But Carol passed by it. There were more efficient methods.
She opened her arms to hug him. "I love you, angel." 
He gave her a quick hug back. "Love you, too." He let go, but she did not. He rolled his eyes and hugged her again. "Mooooom, I'll see you after school."  
The counter closest to the garage had a knife block on top of it. As she hugged Scotty tighter with one hand, she drew a carving knife with an eight-inch blade in the other. 
He didn't scream. Maybe he was too shocked or too confused, or most likely, he simply couldn't. The knife entered the right side of Scotty's neck and had no doubt severed his larynx before the tip broke through the left side of his neck. His jaw gaped. Blood pooled in his mouth then overflowed onto his lips and chin. His shoulders shuddered and he would have collapsed, except she was still hugging him tightly with her other hand. 
That's all the force it took—one thrust from one hand, and her one son was dead.
Her fingers relaxed around the knife handle, leaving it impaled through his neck. Scotty's head went limp, bobbing twice, then fell to a rest against the handle. He looked peaceful, as if taking a nap on it.
Carol had to be at the Sands Club for brunch in two hours to make sure everything was set for tonight’s gala, and she still had to shower and put on her face, so it was time to get busy cleaning.
She kissed him one last time on the forehead and eased him to the floor.
She’d meant what she said before—she loved her little angel and always would—it's just that the switch had activated and... well, she didn't know why, exactly, but she knew with every fiber of her being that she'd had to kill her son.
Hadn't she?  
The question loomed in her head as she drifted toward the cleaning closet. Her body ran on auto-pilot, somehow grabbing trash bags and a mop, while her mind replayed everything, trying to convince herself it had to be done. But had it? 
Riffraff barked, still standing at the back door. Only now his tail pointed up stiffly and his ears angled forward, alert. All of his focus on Carol. 

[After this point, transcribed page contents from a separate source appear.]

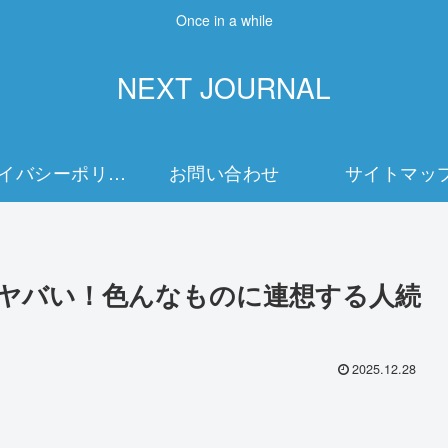
Once in a while
NEXT JOURNAL
プライバシーポリシー
お問い合わせ
サイトマッ
の肩がヤバい！色んなものに連想する人続
2025.12.28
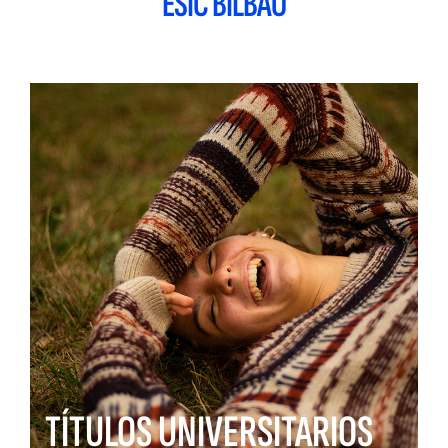
ESIC BILBAO
TÍTULOS UNIVERSITARIOS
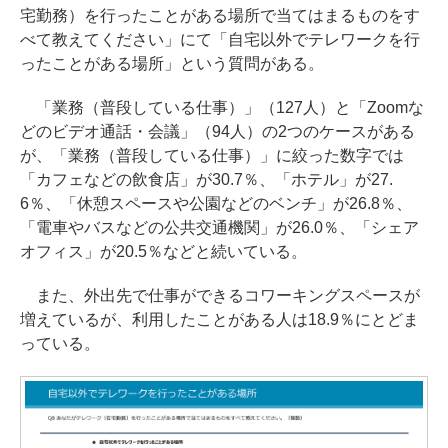
宅勤務）を行ったことがある場所で当てはまるものをす
べて教えてください」にて「自宅以外でテレワークを行
ったことがある場所」という質問がある。
「業務（普段している仕事）」（127人）と「Zoomな
どのビデオ通話・会議」（94人）の2つのケースがある
が、「業務（普段している仕事）」に絞った数字では
「カフェなどの飲食店」が30.7％、「ホテル」が27.
6％、「休憩スペースや公園などのベンチ」が26.8％、
「電車やバスなどの公共交通機関」が26.0％、「シェア
オフィス」が20.5％などと続いている。
また、外出先で仕事ができるコワーキングスペースが
増えているが、利用したことがある人は18.9％にとどま
っている。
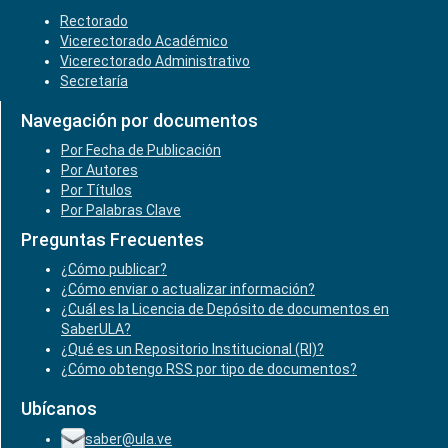
Rectorado
Vicerectorado Académico
Vicerectorado Administrativo
Secretaría
Navegación por documentos
Por Fecha de Publicación
Por Autores
Por Títulos
Por Palabras Clave
Preguntas Frecuentes
¿Cómo publicar?
¿Cómo enviar o actualizar información?
¿Cuál es la Licencia de Depósito de documentos en
SaberULA?
¿Qué es un Repositorio Institucional (RI)?
¿Cómo obtengo RSS por tipo de documentos?
Ubícanos
saber@ula.ve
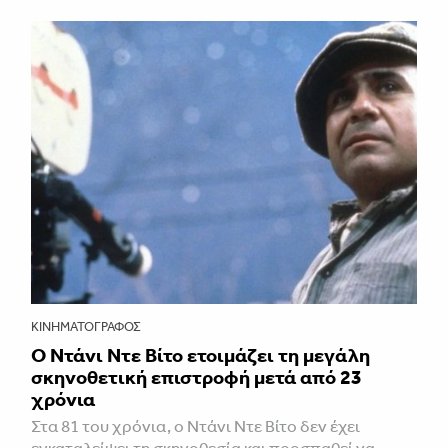
ΚΙΝΗΜΑΤΟΓΡΆΦΟΣ
Ο Ντάνι Ντε Βίτο ετοιμάζει τη μεγάλη
σκηνοθετική επιστροφή μετά από 23
χρόνια
Στα 81 του χρόνια, ο Ντάνι Ντε Βίτο δεν έχει
εγκαταλείψει τη σκηνοθεσία και προσπαθεί να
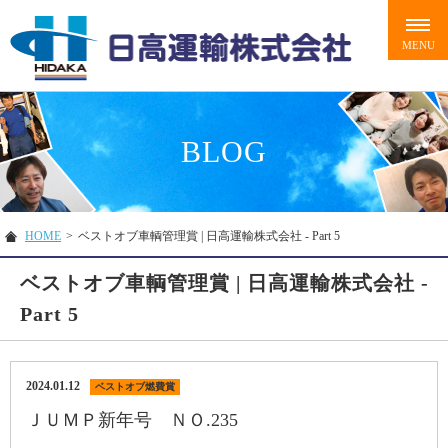
BLOG
HOME
>
ベストオブ車輌管理賞 | 日高運輸株式会社 - Part 5
ベストオブ車輌管理賞 | 日高運輸株式会社 -
Part 5
2024.01.12
ベストオブ燃費賞
ＪＵＭＰ新年号 ＮＯ.235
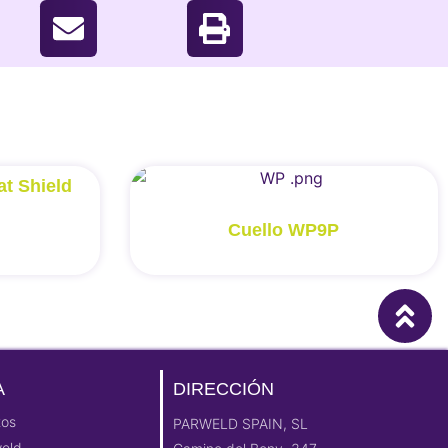
t Shield
Cuello WP9P
A
DIRECCIÓN
tos
PARWELD SPAIN, SL
weld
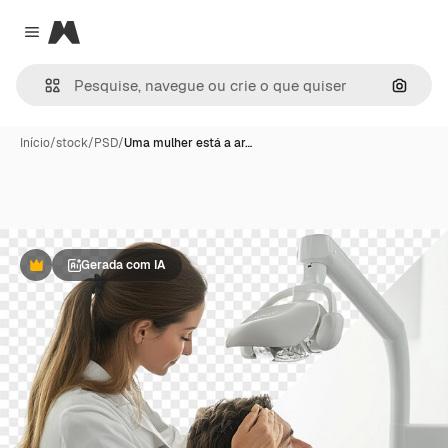
Magnific
Close menu
Pesqui
Início
/
stock
/
PSD
/
Uma mulher está a ar…
Gerada com IA
Premium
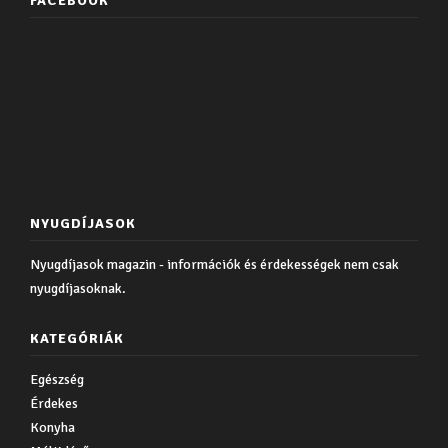
FACEBOOK
NYUGDÍJASOK
Nyugdíjasok magazin - információk és érdekességek nem csak
nyugdíjasoknak.
KATEGÓRIÁK
Egészség
Érdekes
Konyha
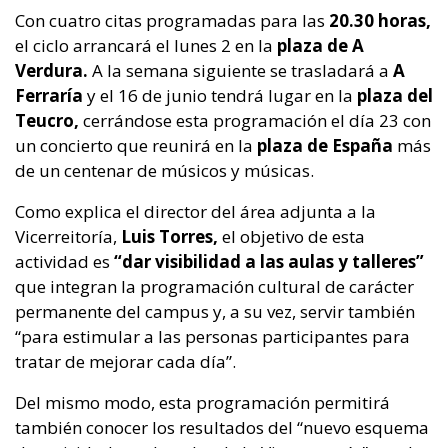
Con cuatro citas programadas para las
20.30 horas,
el ciclo arrancará el lunes 2 en la
plaza de A
Verdura.
A la semana siguiente se trasladará a
A
Ferraría
y el 16 de junio tendrá lugar en la
plaza del
Teucro,
cerrándose esta programación el día 23 con
un concierto que reunirá en la
plaza de España
más
de un centenar de músicos y músicas.
Como explica el director del área adjunta a la
Vicerreitoría,
Luis Torres,
el objetivo de esta
actividad es
“dar visibilidad a las aulas y talleres”
que integran la programación cultural de carácter
permanente del campus y, a su vez, servir también
“para estimular a las personas participantes para
tratar de mejorar cada día”.
Del mismo modo, esta programación permitirá
también conocer los resultados del “nuevo esquema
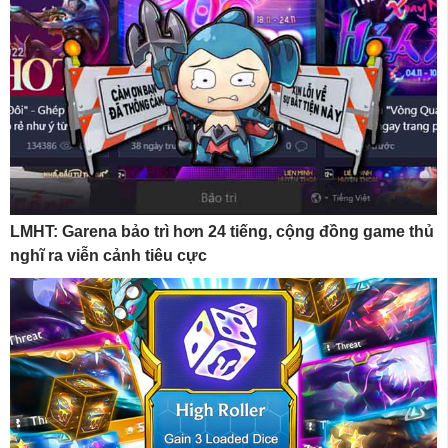
LMHT: Garena bảo trì hơn 24 tiếng, cộng đồng game thủ
nghĩ ra viễn cảnh tiêu cực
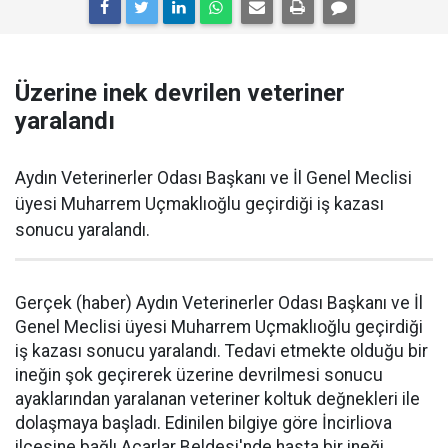
Üzerine inek devrilen veteriner
yaralandı
Aydın Veterinerler Odası Başkanı ve İl Genel Meclisi
üyesi Muharrem Uçmaklıoğlu geçirdiği iş kazası
sonucu yaralandı.
Gerçek (haber) Aydın Veterinerler Odası Başkanı ve İl
Genel Meclisi üyesi Muharrem Uçmaklıoğlu geçirdiği
iş kazası sonucu yaralandı. Tedavi etmekte olduğu bir
ineğin şok geçirerek üzerine devrilmesi sonucu
ayaklarından yaralanan veteriner koltuk değnekleri ile
dolaşmaya başladı. Edinilen bilgiye göre İncirliova
ilçesine bağlı Acarlar Beldesi'nde hasta bir ineği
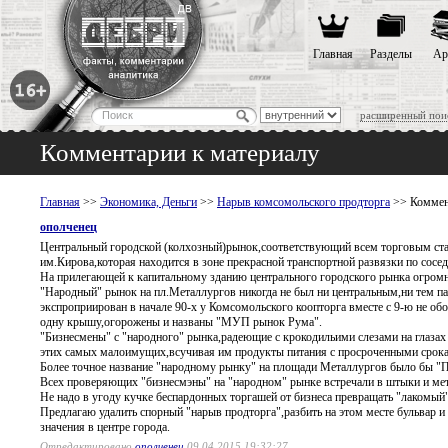
Главная
Разделы
Ар
расширенный пои
Комментарии к материалу
Главная
>>
Экономика, Деньги
>>
Нарыв комсомольского продторга
>> Коммен
ополченец
Центральный городской (колхозный)рынок,соответствующий всем торговым ста
им.Кирова,которая находится в зоне прекрасной транспортной развязки по сос
На прилегающей к капитальному зданию центрального городского рынка огромн
"Народный" рынок на пл.Металлургов никогда не был ни центральным,ни тем па
экспроприирован в начале 90-х у Комсомольского коопторга вместе с 9-ю не 
одну крышу,огорожены и названы "МУП рынок Рума".
"Бизнесмены" с "народного" рынка,радеющие с крокодильими слезами на глазах
этих самых малоимущих,всучивая им продукты питания с просроченными срока
Более точное название "народному рынку" на площади Металлургов было бы "П
Всех проверяющих "бизнесмэны" на "народном" рынке встречали в штыки и мета
Не надо в угоду кучке беспардонных торгашей от бизнеса превращать "лакомый" 
Предлагаю удалить спорный "нарыв продторга",разбить на этом месте бульвар и 
значения в центре города.
Отредактировано
ополченец
09.04.2015 19:32:27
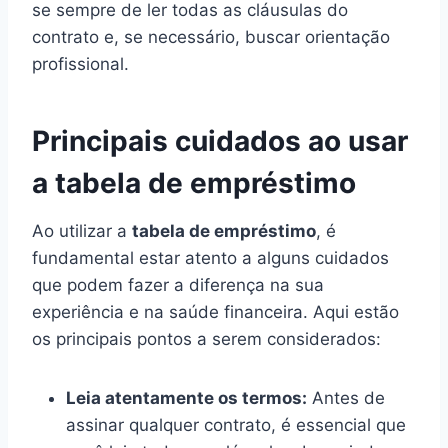
se sempre de ler todas as cláusulas do
contrato e, se necessário, buscar orientação
profissional.
Principais cuidados ao usar
a tabela de empréstimo
Ao utilizar a
tabela de empréstimo
, é
fundamental estar atento a alguns cuidados
que podem fazer a diferença na sua
experiência e na saúde financeira. Aqui estão
os principais pontos a serem considerados:
Leia atentamente os termos:
Antes de
assinar qualquer contrato, é essencial que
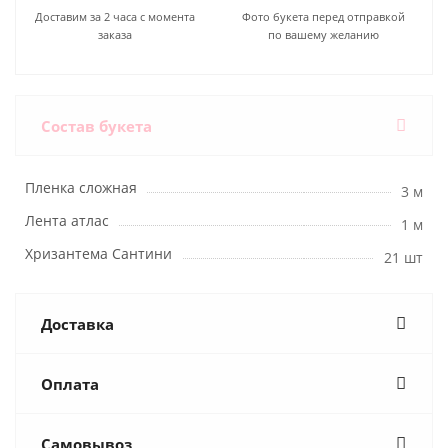
Доставим за 2 часа с момента
Фото букета перед отправкой
заказа
по вашему желанию
Состав букета
Пленка сложная
3 м
Лента атлас
1 м
Хризантема Сантини
21 шт
Доставка
Оплата
Самовывоз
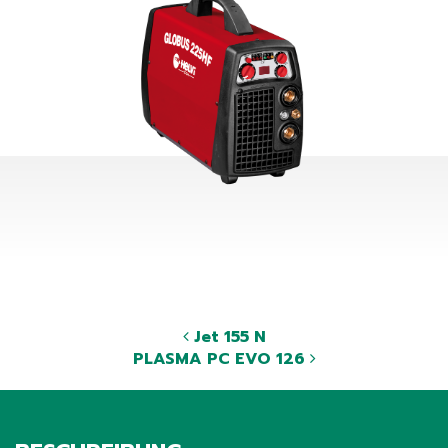
Jet 155 N
PLASMA PC EVO 126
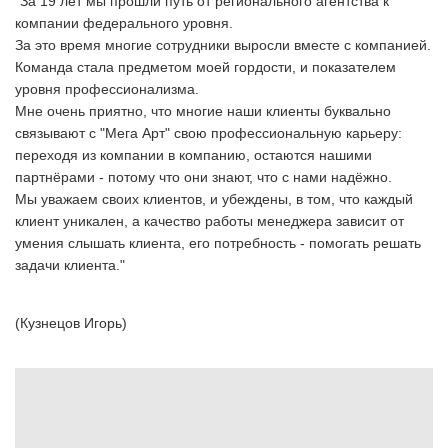
"За 19 лет мы прошли путь от регионального агентства к
компании федерального уровня.
За это время многие сотрудники выросли вместе с компанией.
Команда стала предметом моей гордости, и показателем
уровня профессионализма.
Мне очень приятно, что многие наши клиенты буквально
связывают с "Мега Арт" свою профессиональную карьеру:
переходя из компании в компанию, остаются нашими
партнёрами - потому что они знают, что с нами надёжно.
Мы уважаем своих клиентов, и убеждены, в том, что каждый
клиент уникален, а качество работы менеджера зависит от
умения слышать клиента, его потребность - помогать решать
задачи клиента."
(Кузнецов Игорь)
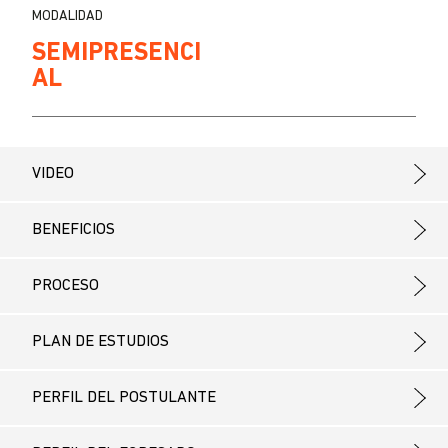
MODALIDAD
SEMIPRESENCI
AL
VIDEO
BENEFICIOS
PROCESO
PLAN DE ESTUDIOS
PERFIL DEL POSTULANTE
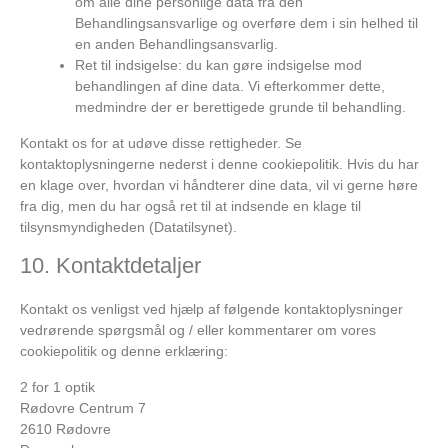
om alle dine personlige data fra den
Behandlingsansvarlige og overføre dem i sin helhed til
en anden Behandlingsansvarlig.
Ret til indsigelse: du kan gøre indsigelse mod
behandlingen af ​​dine data. Vi efterkommer dette,
medmindre der er berettigede grunde til behandling.
Kontakt os for at udøve disse rettigheder. Se
kontaktoplysningerne nederst i denne cookiepolitik. Hvis du har
en klage over, hvordan vi håndterer dine data, vil vi gerne høre
fra dig, men du har også ret til at indsende en klage til
tilsynsmyndigheden (Datatilsynet).
10. Kontaktdetaljer
Kontakt os venligst ved hjælp af følgende kontaktoplysninger
vedrørende spørgsmål og / eller kommentarer om vores
cookiepolitik og denne erklæring:
2 for 1 optik
Rødovre Centrum 7
2610 Rødovre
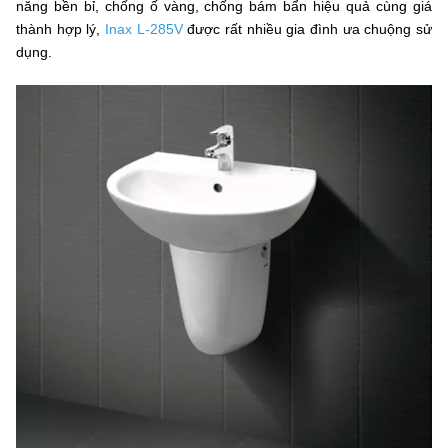
năng bền bỉ, chống ố vàng, chống bám bẩn hiệu quả cùng giá
thành hợp lý,
Inax L-285V
được rất nhiều gia đình ưa chuộng sử
dụng.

She met his anxious stare and the faintest hint of tears glittered in her eyes. 
"It's all right, Riffraff. Mommy will let you back in in just a bit." 
He barked again and cocked his head the way dogs always do when trying to understand humans. 
1.
The most notorious urban legend about the bridge went like this: a Wall Street banker drove his wife and three kids all the way down from Connecticut to North Carolina for their annual two-week beach vacation, but as soon as they'd parked at their house on the island, he started walking back. After ten hours in the car with them, he'd had it. At some point as he was crossing the mile-and-a-half bridge over Bogue Sound, it occurred to him that the height was likely high enough to kill himself, so he jumped. It was not high enough. A gentleman out for a Saturday cruise on his Hatteras Yacht saw him smack the water, pulled him out and sped him up to Morehead City, where doctors determined he'd fractured his spine in two places and would spend the rest of his life confined to his bed, surrounded by his wife and three kids.  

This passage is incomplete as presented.